С труппой Манкевича Надежда Плевицкая впервые попала в Санкт-Петербург, пела в знаменитом загородном ресторане на Крестовском острове: "Зимой туда мчались ковровые тройки, хохотали бубенцы, кутались в заиндевелые соболя "гости дорогие". Полон сверкающий зал. Цветы, огни бриллиантов, сияют глаза, мелькают лица холеные, барские. В зимнем саду, под темными лаврами, сидят новодеревенские старухи-цыганки, зорко следя за своими смуглыми внучками, как бы не улыбнулись лишний разок блестящему гусару или рослому кирасиру. У цыган строго: если какая сверкнет черным глазам на барина, старая цыганка забеспокоится, подзовет:
— Ты проси лучше барина, чтобы хор пел, а лясы точить нечего.
Хоров было много: цыганский, русский, венгерский, малороссийский, итальянцы и мы — лапотники Манкевича.
В праздники у нас было время посещать дневные спектакли. Бывали и в Мариинском, в балете, слушали и оперу, но чаще ходили в оперу в Народный дом. Это нам быт доступно. Театр был моим отдыхом и моей школой. Пять лет прослужили мы в труппе Манкевича. Я уже там премьерствовала. Манкевич, сам бывший оперный певец, всегда настаивал, чтобы я пела только народные песни. Давно уже меня приглашали в Москву, к "Яру", но я все не хотела покидать труппу, с которой за эти годы сжилась. Но после долгих колебаний согласилась я, наконец, принять ангажемент в Москву. Директором "Яра" был тогда Судаков. Чинный и строгий купец, он требовал, чтобы артистки не выходили на сцену в большом декольте: "К "Яру" московские купцы возят своих жен и, Боже сохрани, чтобы какого неприличия не было". Старый "Яр" имел свои обычаи, и нарушать их никому не полагалось. При первой встрече со мной Судаков раньше всего спросил, большое ли у меня декольте. Я успокоила почтенного директора, что краснеть его не заставлю. Первый мой дебют был удачен. Не могу судить, заслуженно или незаслуженно, но успех был. Москвичи меня полюбили, а я полюбила москвичей. А сама Москва — белокаменная, наша хлебосольная, румяная, ласковая боярыня, кого не заворожит".

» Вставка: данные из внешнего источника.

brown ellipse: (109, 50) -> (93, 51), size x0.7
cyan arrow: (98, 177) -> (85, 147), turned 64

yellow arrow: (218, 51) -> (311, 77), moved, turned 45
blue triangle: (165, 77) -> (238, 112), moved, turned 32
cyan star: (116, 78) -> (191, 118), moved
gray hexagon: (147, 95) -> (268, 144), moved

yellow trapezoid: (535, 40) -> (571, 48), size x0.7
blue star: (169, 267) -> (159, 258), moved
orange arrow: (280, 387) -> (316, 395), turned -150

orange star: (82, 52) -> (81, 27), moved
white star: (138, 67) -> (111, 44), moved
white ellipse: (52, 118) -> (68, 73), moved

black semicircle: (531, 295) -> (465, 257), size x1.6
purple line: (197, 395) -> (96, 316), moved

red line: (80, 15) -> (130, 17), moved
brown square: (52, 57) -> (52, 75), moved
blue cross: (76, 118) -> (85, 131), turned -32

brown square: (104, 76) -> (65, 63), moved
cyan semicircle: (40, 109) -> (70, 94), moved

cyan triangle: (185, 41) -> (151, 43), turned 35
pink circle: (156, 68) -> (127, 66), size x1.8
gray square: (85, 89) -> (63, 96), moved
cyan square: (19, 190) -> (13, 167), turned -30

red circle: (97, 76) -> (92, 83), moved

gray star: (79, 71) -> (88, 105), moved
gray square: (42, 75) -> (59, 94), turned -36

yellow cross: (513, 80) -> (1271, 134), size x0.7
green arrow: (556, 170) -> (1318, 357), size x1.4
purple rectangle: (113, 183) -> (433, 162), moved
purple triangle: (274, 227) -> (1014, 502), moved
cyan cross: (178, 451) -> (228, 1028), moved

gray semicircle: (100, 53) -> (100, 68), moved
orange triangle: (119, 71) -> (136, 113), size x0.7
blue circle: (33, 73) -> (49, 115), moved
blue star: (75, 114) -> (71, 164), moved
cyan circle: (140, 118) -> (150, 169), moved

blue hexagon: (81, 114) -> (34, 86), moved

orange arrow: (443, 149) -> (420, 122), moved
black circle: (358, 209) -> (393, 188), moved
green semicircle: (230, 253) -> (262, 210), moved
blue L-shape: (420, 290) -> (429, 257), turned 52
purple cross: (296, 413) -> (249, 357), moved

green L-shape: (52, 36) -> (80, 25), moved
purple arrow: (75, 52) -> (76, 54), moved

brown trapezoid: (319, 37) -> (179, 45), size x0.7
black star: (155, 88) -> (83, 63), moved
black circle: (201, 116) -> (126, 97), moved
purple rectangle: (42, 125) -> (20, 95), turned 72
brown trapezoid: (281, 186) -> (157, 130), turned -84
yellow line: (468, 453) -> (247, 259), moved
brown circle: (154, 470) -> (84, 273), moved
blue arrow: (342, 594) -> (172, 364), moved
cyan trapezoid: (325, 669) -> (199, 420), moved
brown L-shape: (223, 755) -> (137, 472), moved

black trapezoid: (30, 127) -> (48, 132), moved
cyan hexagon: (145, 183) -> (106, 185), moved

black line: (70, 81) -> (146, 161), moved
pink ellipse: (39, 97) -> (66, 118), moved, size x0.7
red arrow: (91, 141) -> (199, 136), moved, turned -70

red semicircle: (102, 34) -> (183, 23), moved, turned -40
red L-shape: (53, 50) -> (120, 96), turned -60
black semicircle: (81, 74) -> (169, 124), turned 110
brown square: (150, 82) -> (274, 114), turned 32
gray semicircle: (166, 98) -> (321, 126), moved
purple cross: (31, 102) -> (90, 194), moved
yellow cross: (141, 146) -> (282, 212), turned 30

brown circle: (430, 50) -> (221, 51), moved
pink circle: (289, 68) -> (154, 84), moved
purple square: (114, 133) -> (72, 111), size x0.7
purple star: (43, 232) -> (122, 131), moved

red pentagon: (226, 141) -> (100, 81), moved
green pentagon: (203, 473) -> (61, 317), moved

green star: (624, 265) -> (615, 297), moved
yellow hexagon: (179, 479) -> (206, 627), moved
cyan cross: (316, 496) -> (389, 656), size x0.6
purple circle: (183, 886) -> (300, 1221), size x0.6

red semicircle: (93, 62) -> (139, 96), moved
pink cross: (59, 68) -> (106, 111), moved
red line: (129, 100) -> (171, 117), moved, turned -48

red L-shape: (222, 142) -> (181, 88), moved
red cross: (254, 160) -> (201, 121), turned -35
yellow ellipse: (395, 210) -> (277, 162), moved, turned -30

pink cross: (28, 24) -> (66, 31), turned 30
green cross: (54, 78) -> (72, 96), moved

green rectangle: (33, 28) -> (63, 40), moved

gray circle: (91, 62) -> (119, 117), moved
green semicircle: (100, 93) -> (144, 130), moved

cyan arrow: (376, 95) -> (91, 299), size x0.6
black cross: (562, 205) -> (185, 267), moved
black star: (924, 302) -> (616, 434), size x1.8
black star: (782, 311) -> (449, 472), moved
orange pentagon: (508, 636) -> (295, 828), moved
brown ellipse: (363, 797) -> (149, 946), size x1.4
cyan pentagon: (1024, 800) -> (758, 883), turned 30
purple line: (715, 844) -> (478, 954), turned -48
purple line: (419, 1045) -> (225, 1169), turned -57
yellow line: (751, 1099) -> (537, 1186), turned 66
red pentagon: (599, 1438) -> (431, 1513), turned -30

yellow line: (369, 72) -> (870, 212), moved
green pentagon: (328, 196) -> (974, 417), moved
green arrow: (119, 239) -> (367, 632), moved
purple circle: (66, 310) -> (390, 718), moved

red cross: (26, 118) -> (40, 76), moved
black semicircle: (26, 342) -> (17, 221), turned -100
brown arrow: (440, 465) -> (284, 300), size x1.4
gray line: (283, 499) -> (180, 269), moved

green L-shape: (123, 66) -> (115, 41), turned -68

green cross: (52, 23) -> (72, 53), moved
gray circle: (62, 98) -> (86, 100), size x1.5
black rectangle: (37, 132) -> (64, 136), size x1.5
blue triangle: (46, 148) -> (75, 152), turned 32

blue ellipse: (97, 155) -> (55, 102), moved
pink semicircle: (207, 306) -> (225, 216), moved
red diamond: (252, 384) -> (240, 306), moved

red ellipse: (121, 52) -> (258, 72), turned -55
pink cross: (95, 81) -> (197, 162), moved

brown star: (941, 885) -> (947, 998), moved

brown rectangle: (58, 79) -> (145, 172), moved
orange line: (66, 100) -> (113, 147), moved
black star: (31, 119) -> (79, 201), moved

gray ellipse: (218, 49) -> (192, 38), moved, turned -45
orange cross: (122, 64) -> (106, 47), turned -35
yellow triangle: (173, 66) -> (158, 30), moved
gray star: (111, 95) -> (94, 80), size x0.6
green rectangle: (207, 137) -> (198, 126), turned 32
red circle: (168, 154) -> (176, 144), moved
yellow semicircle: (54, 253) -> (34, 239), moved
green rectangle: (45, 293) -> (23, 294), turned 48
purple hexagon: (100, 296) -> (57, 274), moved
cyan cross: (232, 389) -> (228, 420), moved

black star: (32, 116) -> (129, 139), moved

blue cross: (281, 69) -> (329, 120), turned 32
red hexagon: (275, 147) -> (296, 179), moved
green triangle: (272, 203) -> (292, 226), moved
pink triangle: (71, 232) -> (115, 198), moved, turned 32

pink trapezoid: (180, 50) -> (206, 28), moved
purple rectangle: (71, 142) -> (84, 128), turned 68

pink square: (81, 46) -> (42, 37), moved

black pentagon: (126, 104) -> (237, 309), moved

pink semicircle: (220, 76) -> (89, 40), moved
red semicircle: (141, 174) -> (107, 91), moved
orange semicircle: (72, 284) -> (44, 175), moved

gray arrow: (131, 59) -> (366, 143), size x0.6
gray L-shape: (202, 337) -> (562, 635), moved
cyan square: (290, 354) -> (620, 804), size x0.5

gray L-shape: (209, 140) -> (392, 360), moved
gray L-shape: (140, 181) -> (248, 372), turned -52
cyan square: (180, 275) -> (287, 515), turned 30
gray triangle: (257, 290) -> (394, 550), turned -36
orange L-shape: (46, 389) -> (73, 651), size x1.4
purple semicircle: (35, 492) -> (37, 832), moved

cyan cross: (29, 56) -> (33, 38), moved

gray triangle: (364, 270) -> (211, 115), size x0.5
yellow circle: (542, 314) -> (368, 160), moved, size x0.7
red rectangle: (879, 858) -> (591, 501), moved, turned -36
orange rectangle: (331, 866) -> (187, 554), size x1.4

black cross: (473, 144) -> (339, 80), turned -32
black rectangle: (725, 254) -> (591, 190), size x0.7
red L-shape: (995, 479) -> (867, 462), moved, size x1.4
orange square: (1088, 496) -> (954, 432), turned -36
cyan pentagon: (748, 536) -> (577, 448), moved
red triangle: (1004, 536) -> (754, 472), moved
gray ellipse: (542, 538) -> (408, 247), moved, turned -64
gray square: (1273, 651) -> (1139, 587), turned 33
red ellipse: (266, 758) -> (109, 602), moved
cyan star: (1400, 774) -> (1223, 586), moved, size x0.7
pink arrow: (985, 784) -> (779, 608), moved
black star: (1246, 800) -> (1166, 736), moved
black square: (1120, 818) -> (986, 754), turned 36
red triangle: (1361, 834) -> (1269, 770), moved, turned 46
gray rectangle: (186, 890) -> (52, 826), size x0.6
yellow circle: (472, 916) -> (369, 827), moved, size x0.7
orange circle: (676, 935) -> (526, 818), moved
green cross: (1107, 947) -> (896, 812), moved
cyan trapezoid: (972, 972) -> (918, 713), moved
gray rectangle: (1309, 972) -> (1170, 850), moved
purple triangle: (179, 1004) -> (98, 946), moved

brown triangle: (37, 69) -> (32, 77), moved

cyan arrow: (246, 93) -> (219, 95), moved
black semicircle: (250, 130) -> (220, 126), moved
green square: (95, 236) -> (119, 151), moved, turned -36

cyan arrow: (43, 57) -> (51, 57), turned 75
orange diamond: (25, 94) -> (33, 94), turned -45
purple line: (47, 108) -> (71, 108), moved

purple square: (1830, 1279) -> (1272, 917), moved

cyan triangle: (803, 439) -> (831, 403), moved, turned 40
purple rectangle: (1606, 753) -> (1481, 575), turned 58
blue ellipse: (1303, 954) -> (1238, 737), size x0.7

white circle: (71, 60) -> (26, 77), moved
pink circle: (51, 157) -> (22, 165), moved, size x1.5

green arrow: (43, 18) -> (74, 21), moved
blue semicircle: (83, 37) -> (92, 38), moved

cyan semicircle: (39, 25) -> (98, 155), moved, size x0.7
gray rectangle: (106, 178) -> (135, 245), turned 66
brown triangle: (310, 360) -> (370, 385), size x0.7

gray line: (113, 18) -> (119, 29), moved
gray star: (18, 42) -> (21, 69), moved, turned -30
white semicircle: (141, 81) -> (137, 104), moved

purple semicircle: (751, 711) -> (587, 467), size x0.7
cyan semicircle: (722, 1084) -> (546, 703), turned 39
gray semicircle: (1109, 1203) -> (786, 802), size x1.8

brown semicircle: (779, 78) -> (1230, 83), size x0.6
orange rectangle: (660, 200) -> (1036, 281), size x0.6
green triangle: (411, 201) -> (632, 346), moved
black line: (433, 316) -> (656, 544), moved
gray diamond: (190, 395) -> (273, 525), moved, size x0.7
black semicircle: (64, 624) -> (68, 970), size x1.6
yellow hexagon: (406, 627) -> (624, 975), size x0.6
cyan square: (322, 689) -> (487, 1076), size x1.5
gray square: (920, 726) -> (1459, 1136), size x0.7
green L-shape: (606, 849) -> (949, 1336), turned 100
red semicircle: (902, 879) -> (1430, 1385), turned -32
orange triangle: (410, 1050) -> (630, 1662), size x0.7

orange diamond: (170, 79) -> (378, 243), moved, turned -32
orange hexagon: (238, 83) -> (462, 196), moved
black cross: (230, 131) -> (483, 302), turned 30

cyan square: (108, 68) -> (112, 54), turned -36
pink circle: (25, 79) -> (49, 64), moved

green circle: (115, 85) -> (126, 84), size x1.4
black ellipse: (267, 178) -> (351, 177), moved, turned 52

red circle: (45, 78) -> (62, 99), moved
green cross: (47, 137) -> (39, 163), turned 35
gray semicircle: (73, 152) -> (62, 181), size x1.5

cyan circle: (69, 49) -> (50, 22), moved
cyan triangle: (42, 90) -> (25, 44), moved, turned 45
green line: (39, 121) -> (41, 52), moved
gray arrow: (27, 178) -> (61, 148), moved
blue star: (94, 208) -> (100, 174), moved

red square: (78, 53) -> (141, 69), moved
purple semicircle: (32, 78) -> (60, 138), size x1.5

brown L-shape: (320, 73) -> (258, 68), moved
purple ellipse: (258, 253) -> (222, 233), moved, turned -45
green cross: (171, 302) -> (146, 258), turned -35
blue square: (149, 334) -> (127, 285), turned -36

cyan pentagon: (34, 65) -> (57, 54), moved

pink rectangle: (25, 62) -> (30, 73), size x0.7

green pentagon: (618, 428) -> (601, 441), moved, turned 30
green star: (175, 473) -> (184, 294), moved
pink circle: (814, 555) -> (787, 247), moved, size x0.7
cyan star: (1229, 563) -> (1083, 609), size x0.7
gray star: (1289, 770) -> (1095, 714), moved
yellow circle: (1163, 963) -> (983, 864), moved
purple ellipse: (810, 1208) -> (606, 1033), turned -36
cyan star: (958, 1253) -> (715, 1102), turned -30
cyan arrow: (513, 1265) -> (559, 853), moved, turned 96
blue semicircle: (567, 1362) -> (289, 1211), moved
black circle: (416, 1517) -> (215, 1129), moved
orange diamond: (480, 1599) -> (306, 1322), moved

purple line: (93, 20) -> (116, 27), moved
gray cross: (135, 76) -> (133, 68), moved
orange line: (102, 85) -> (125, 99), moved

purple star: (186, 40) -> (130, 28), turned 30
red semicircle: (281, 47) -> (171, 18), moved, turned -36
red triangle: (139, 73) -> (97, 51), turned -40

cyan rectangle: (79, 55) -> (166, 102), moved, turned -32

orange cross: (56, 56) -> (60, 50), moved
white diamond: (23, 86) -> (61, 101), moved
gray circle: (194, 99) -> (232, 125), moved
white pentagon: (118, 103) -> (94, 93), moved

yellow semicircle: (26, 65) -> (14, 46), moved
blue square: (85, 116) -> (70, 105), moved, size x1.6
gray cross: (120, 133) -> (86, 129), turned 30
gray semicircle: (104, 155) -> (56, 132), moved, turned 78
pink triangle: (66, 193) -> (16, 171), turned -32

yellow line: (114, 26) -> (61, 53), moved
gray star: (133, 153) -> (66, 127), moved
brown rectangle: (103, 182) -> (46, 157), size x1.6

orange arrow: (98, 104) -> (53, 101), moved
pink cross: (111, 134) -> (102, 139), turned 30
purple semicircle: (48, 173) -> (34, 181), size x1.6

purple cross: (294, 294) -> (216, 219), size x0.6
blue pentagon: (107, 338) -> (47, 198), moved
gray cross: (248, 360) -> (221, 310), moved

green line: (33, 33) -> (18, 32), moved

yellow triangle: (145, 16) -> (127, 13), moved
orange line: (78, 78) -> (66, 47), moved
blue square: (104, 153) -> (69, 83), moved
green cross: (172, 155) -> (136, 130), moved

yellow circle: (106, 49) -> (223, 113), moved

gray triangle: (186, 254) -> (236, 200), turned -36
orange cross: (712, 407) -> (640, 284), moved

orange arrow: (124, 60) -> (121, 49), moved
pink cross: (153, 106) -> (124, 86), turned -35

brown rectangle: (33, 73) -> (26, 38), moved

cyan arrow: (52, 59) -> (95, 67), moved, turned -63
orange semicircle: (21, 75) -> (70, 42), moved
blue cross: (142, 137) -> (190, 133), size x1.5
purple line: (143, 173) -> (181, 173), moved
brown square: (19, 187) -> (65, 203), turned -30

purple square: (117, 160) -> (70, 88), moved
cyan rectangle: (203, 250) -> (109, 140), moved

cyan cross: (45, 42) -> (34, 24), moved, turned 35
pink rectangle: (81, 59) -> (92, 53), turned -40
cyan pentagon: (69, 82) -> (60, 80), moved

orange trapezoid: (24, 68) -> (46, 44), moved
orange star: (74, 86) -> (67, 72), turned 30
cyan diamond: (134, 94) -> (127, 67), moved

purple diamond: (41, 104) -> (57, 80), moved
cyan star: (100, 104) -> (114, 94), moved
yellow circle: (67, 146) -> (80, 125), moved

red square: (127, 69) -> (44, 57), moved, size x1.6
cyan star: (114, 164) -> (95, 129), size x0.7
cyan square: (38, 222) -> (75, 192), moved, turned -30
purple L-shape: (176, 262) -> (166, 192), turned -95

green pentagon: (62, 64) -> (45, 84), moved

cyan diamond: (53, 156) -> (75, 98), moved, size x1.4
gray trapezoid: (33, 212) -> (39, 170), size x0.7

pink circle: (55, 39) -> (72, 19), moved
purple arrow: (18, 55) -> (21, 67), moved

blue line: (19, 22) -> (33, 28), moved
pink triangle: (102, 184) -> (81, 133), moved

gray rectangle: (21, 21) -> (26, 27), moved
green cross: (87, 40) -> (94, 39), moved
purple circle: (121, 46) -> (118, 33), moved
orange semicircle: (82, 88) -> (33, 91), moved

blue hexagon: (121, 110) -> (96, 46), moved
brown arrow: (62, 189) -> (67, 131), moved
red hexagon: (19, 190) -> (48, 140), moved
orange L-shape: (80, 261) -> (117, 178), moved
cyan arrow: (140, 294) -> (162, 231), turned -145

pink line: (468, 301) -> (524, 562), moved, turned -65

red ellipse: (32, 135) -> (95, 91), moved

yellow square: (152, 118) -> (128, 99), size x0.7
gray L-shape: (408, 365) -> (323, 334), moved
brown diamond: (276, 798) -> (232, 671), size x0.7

Здесь Плевицкая чуть-чуть покривила душой в своих воспоминаниях: хоть в "Яр" некоторые купцы и возили своих жен (при том, что почтенные купеческие жены в людных местах вовсе не бывали, и в почтенных купеческих домах иных книг, кроме Библии, не держали, но всякие купцы бывали в начале века: бывали такие, что науками интересовались и дочерям своим даже учиться позволяли, а раз так, могли и жен к "Яру" возить), а все-таки славился "Яр" не только русской кухней, белоснежной телятиной, жареным поросеночком, раковым супом и двенадцатиярусной гигантской кулебякой, ради коих даже великие князья из Петербурга отобедать приезжали. Знаток московских нравов, Владимир Алексеевич Гиляровский, вспоминал: "На обедах играл оркестр Степана Рябова, а пели хоры — то цыганский, то венгерский, чаще же русский от "Яра". Последний пользовался особой любовью, и содержательница его, Анна Захаровна, была в почете у гуляющего купечества за то, что умела потрафлять купцу и знала, кому какую певицу порекомендовать; последняя исполняла всякий приказ хозяйки, потому что контракты отдавали певицу в полное распоряжение содержательницы хора. Только несколько первых персонажей хора, как, например, голосистая Поля и красавица Александра Николаевна, считались недоступными и могли любить по своему выбору. Остальные были рабынями Анны Захаровны. После обеда, когда гурманы переваривали пищу, а игроки усаживались за карты, любители "клубнички" слушали певиц, торговались с Анной Захаровной и, когда хор уезжал, мчались к "Яру" на лихачах и парных "голубчиках", биржа которых по ночам была у Купеческого клуба. "Похищение сабинянок" из клуба не разрешалось, и певицам можно было уезжать со своими поклонниками только от "Яра"".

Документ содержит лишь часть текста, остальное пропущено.